To test if we could eliminate this effect, we repeated the experiment in E. coli BL21(DE3) with pRARE2 LysS plasmid. In this strain, Sushi S1 expression inhibited growth for 24 h, but the mCherry control also showed strong growth inhibition.
Learn
From our expression experiments with Sushi S1 in E. coli we can draw two main conclusions:
Effectiveness of AMP delivery concept Our chosen AMP Sushi S1 reduced bacterial growth at a significant level when produced within the target organism. Although the bacteria started growing again after about 6 hours, we were able to show that the concept of delivering a plasmid encoding a potent AMP to the bacteria works.

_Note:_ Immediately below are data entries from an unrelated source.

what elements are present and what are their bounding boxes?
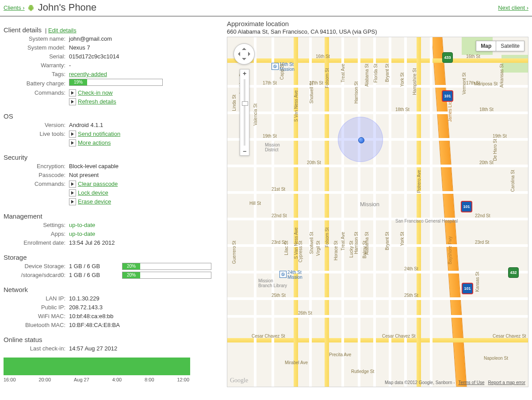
street-label: Treat Ave bbox=[341, 64, 345, 82]
next-client-link[interactable]: Next client › bbox=[498, 4, 528, 11]
more-actions-link[interactable]: More actions bbox=[78, 138, 111, 147]
street-label: 19th St bbox=[263, 134, 277, 138]
warranty-label: Warranty: bbox=[4, 61, 69, 70]
us-route-shield: 101 bbox=[462, 283, 473, 294]
map-zoom-control[interactable]: + − bbox=[240, 69, 249, 156]
dev-storage-label: Device Storage: bbox=[4, 262, 69, 271]
street-label: Lucky St bbox=[349, 241, 354, 258]
map-type-switcher: Map Satellite bbox=[476, 41, 524, 51]
report-map-error-link[interactable]: Report a map error bbox=[488, 380, 525, 385]
street-label: Harrison St bbox=[354, 81, 359, 104]
street-label: Shotwell St bbox=[309, 232, 314, 254]
serial-label: Serial: bbox=[4, 52, 69, 61]
road bbox=[417, 37, 421, 387]
sd-storage-value: 1 GB / 6 GB bbox=[69, 271, 122, 280]
street-label: Arkansas St bbox=[499, 64, 504, 88]
street-label: Mariposa St bbox=[474, 81, 498, 86]
system-model-label: System model: bbox=[4, 43, 69, 52]
zoom-handle[interactable] bbox=[242, 101, 248, 106]
street-label: Bryant St bbox=[385, 64, 390, 82]
street-label: Florida St bbox=[373, 64, 378, 83]
street-label: 22nd St bbox=[272, 213, 287, 218]
zoom-slider[interactable] bbox=[244, 79, 245, 146]
street-label: Precita Ave bbox=[329, 352, 351, 357]
sd-storage-fill: 20% bbox=[122, 272, 140, 278]
street-label: Kansas St bbox=[475, 272, 480, 292]
street-label: Vermont St bbox=[462, 73, 467, 94]
street-label: Harrison St bbox=[354, 232, 359, 254]
enroll-value: 13:54 Jul 26 2012 bbox=[69, 238, 115, 247]
terms-link[interactable]: Terms of Use bbox=[459, 380, 485, 385]
erase-device-link[interactable]: Erase device bbox=[78, 197, 111, 206]
battery-fill: 19% bbox=[69, 79, 87, 85]
poi-label: San Francisco General Hospital bbox=[395, 219, 458, 223]
street-label: Napoleon St bbox=[484, 356, 508, 361]
os-header: OS bbox=[4, 112, 214, 120]
poi-label: Mission Branch Library bbox=[258, 278, 287, 288]
street-label: Folsom St bbox=[325, 68, 329, 88]
management-header: Management bbox=[4, 212, 214, 220]
system-name-label: System name: bbox=[4, 35, 69, 43]
clear-passcode-link[interactable]: Clear passcode bbox=[78, 180, 118, 188]
map-attribution: Map data ©2012 Google, Sanborn - bbox=[385, 380, 455, 385]
dev-storage-fill: 20% bbox=[122, 263, 140, 269]
map-type-map[interactable]: Map bbox=[476, 41, 496, 51]
street-label: 22nd St bbox=[475, 213, 490, 218]
zoom-in-button[interactable]: + bbox=[243, 69, 246, 77]
street-label: 24th St bbox=[404, 266, 418, 271]
google-logo: Google bbox=[230, 377, 248, 384]
android-icon bbox=[27, 4, 34, 12]
street-label: Valencia St bbox=[253, 104, 258, 126]
street-label: Bryant St bbox=[385, 232, 390, 250]
apps-label: Apps: bbox=[4, 230, 69, 238]
street-label: Cypress St bbox=[298, 241, 303, 262]
last-checkin-label: Last check-in: bbox=[4, 344, 69, 353]
street-label: Cesar Chavez St bbox=[252, 334, 285, 338]
tag-link[interactable]: recently-added bbox=[69, 71, 107, 77]
lan-ip-label: LAN IP: bbox=[4, 294, 69, 303]
encryption-label: Encryption: bbox=[4, 162, 69, 171]
sec-commands-label: Commands: bbox=[4, 180, 69, 188]
breadcrumb: Clients › John's Phone Next client › bbox=[0, 0, 532, 16]
us-route-shield: 101 bbox=[442, 90, 453, 102]
zoom-out-button[interactable]: − bbox=[243, 147, 246, 155]
location-pin bbox=[358, 137, 364, 143]
park bbox=[501, 55, 528, 73]
street-label: York St bbox=[400, 232, 405, 246]
refresh-details-link[interactable]: Refresh details bbox=[78, 97, 116, 106]
map-type-satellite[interactable]: Satellite bbox=[496, 41, 524, 51]
online-timeline-ticks: 16:0020:00Aug 274:008:0012:00 bbox=[4, 377, 189, 382]
street-label: Hill St bbox=[249, 201, 261, 206]
road bbox=[294, 37, 298, 387]
road bbox=[325, 37, 329, 387]
poi-label: 24th St Mission bbox=[287, 270, 302, 280]
location-header: Approximate location bbox=[227, 20, 528, 27]
street-label: Carolina St bbox=[510, 170, 515, 192]
street-label: Virgil St bbox=[316, 241, 321, 256]
street-label: 16th St bbox=[466, 54, 480, 59]
edit-details-link[interactable]: Edit details bbox=[48, 27, 77, 34]
clients-link[interactable]: Clients › bbox=[4, 4, 25, 11]
apps-value: up-to-date bbox=[69, 230, 95, 238]
lock-device-link[interactable]: Lock device bbox=[78, 188, 108, 197]
enroll-label: Enrollment date: bbox=[4, 238, 69, 247]
bart-icon: ⓑ bbox=[279, 271, 287, 278]
street-label: 23rd St bbox=[475, 240, 489, 245]
map-canvas[interactable]: ⓑ ⓑ 16th St 16th St 17th St 17th St 17th… bbox=[227, 37, 528, 387]
online-status-header: Online status bbox=[4, 336, 214, 343]
send-notification-link[interactable]: Send notification bbox=[78, 130, 120, 138]
sd-storage-bar: 20% bbox=[122, 272, 211, 279]
map-pan-control[interactable] bbox=[233, 43, 255, 65]
right-panel: Approximate location 660 Alabama St, San… bbox=[227, 20, 528, 387]
os-version-label: Version: bbox=[4, 121, 69, 130]
checkin-now-link[interactable]: Check-in now bbox=[78, 88, 113, 97]
street-label: 20th St bbox=[479, 160, 494, 165]
street-label: Rutledge St bbox=[351, 369, 374, 374]
left-panel: Client details | Edit details System nam… bbox=[4, 20, 214, 387]
street-label: S Van Ness Ave bbox=[294, 90, 299, 122]
state-route-shield: 432 bbox=[508, 267, 519, 278]
commands-label: Commands: bbox=[4, 88, 69, 97]
storage-header: Storage bbox=[4, 254, 214, 261]
last-checkin-value: 14:57 Aug 27 2012 bbox=[69, 344, 117, 353]
play-icon bbox=[69, 189, 76, 196]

Optimal peptide localization (signal peptide selection) The secreted form of Sushi S1 (HSTII-Sushi S1) showed the strongest impact on bacterial growth. This aligns with literature data, showing that Sushi S1 binds to Lipopolysaccharides (LPS) on outer bacterial membranes.
Based on these findings, we decided to focus on HSTII-Sushi S1 in all following expression experiments in E. coli.
References
[1] Li P, Sun M, Wohland T, Yang D, Ho B, Ding JL. Molecular Mechanisms that Govern the Specificity of Sushi Peptides for Gram-Negative Bacterial Membrane Lipids. Biochemistry. 2006 Sep 1;45(35):10554–62.